§ Records drawn from a dataset
....................
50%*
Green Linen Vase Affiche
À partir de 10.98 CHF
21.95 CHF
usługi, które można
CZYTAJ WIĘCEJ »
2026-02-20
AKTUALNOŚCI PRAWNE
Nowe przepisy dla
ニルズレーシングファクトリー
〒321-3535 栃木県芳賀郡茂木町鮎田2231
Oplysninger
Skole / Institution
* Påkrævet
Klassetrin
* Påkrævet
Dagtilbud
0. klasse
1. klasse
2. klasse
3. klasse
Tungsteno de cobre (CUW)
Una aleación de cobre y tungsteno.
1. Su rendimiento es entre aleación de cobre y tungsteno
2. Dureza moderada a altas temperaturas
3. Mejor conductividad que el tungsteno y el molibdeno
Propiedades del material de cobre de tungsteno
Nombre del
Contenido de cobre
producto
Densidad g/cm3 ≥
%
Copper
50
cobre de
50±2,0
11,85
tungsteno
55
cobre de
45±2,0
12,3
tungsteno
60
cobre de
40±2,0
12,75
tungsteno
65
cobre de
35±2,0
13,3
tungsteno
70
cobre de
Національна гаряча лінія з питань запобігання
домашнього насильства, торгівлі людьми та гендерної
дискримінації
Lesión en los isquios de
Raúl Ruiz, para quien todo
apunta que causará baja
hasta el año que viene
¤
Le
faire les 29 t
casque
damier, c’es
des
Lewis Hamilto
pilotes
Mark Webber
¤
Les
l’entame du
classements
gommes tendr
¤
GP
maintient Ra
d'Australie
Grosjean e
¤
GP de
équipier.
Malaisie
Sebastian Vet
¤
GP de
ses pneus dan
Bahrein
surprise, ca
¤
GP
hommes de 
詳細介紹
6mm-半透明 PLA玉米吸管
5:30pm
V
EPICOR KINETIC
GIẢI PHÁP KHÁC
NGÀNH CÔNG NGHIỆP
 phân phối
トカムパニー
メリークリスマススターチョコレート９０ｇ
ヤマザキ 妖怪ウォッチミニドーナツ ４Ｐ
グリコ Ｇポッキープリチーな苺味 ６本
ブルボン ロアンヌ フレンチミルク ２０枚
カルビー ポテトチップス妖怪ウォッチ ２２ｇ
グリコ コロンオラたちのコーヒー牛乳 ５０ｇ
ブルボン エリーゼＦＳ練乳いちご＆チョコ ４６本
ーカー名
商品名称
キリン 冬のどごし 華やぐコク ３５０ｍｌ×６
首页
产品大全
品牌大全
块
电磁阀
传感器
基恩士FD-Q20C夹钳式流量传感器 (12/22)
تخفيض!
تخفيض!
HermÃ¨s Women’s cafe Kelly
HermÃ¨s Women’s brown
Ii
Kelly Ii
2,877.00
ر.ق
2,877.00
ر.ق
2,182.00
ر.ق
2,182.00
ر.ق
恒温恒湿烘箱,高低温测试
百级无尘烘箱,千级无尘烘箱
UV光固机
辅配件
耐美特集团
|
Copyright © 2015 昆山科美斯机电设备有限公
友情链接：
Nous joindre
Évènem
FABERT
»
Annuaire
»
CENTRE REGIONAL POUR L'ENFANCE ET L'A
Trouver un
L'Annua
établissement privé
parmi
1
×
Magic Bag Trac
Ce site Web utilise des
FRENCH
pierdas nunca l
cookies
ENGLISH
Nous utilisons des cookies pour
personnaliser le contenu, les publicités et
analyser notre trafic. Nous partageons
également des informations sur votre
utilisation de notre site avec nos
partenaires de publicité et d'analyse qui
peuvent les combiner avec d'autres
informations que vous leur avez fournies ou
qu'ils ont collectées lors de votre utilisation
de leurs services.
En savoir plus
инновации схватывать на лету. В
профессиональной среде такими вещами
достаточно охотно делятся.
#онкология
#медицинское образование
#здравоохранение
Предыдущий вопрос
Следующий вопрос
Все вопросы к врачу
....................
§ Assigned task
When a line of the records has the word "utilisation", pick it out and copy it.

§ Expected output
utilisation de notre site avec nos
qu'ils ont collectées lors de votre utilisation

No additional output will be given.